Song Meaning
This piece frames joy as something that only truly crystallizes when viewed through the lens of hardship. The initial lines suggest that happiness, or 'delight,' gains a certain clarity and beauty, becoming 'pictorial,' precisely because it’s tinged with or understood via suffering. It’s a bittersweet observation: the pleasure is amplified, made 'more fair,' by its very unattainability or the recognition that such perfect moments are fleeting and perhaps 'impossible' to fully grasp without the contrast of pain.
The central tension lies in this paradoxical relationship between pain and pleasure.

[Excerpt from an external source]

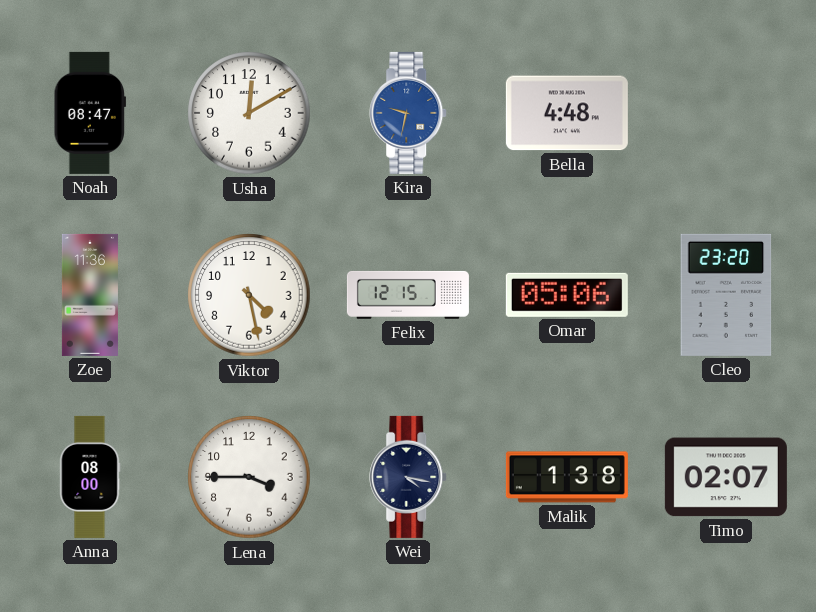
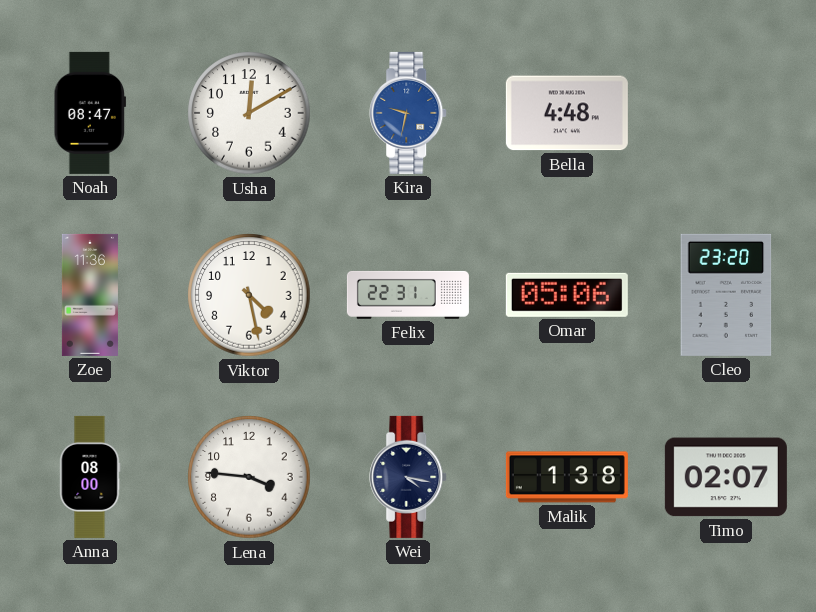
Felix: 12:15 -> 22:31
Lena: 3:45 -> 3:46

The lyrics propose that the memory or anticipation of happiness is more potent, more aesthetically pleasing, when it’s juxtaposed against or emerges from a difficult experience. This isn’t about finding joy *in* pain, but rather how pain sharpens our perception of joy, making it seem more precious and vivid, like a distant, idealized image.
The imagery of the mountain and the amber is particularly striking. The mountain, initially perceived as a beautiful, static object ('in amber lies'), shifts its appearance upon closer inspection ('approached, the amber flits a little'). This suggests that the idealized, perfect vision of happiness we hold—the 'amber'—dissolves or changes when we get closer to achieving it or experiencing it directly. The 'skies' that result are perhaps the more complex, less perfect reality, but still a form of revelation.

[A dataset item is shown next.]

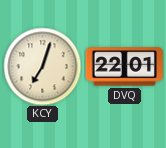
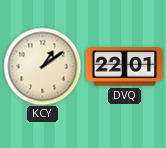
KCY: 7:03 -> 1:09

Ultimately, the effectiveness of these lyrics hinges on their sophisticated portrayal of perception. The writing crafts a compelling argument that our emotional landscape is shaped by contrast. The seemingly simple observation that 'delight becomes pictorial / When viewed through pain' opens up a nuanced understanding of how memory, desire, and reality interact, making the unattainable seem more beautiful and the achievable more complex.